Constancy of central conduction delays during development in man: investigation of motor and somatosensory pathways.

Abstract

1. A cross‐sectional study has been performed on 457 normal subjects to determine changes in conduction delays with age in central and peripheral motor and somatosensory pathways to the upper limb. 2. Electromagnetic stimulation was used to investigate central and peripheral conduction in motor pathways from the cortex to biceps brachii and hypothenar muscles in 308 normal human subjects aged from 32 weeks gestation to 55 years. The responses were recorded in the surface electromyogram. 3. Somatosensory potentials evoked by electrical stimulation of the median nerve have been recorded at Erb's point and over the somatosensory cortex in 149 normal subjects aged from 34 weeks gestation to 52 years to determine central and peripheral somatosensory conduction delays. 4. The conduction delays in the central components of both motor and somatosensory pathways rapidly decrease over the first 2 years after birth and thereafter remain constant at adult values. 5. The conduction delays in the peripheral components of both motor and somatosensory pathways also decrease initially but then from the age of 5 years progressively increase in proportion to arm length. 6. The threshold stimulus intensity for evoking muscle responses following electromagnetic stimulation of the cortex is high initially and falls progressively until the age of 16 years.

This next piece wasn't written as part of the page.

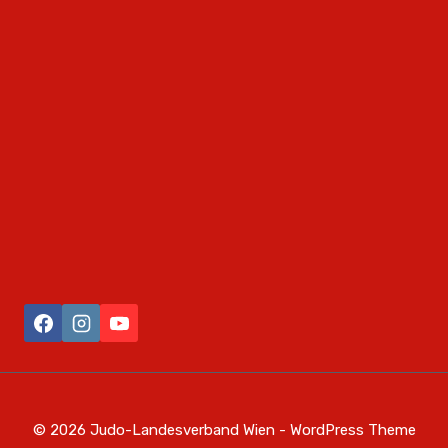
© 2026 Judo-Landesverband Wien - WordPress Theme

A linear relationship exists between the threshold intensity and height for the height range 70‐180 cm. 7. The threshold stimulus intensities for exciting peripheral motor and somatosensory nerves decrease up to the age of 5 years and then reach a plateau. 8. The results support the conclusion, already reported in the literature that peripheral nerves attain maximum value for fibre diameter and conduction velocity at approximately 5 years of age. 9. In contrast, it is concluded that the maximum fibre diameters in both motor and somatosensory central pathways increase in proportion to height, leading to constant central conduction delays with growth.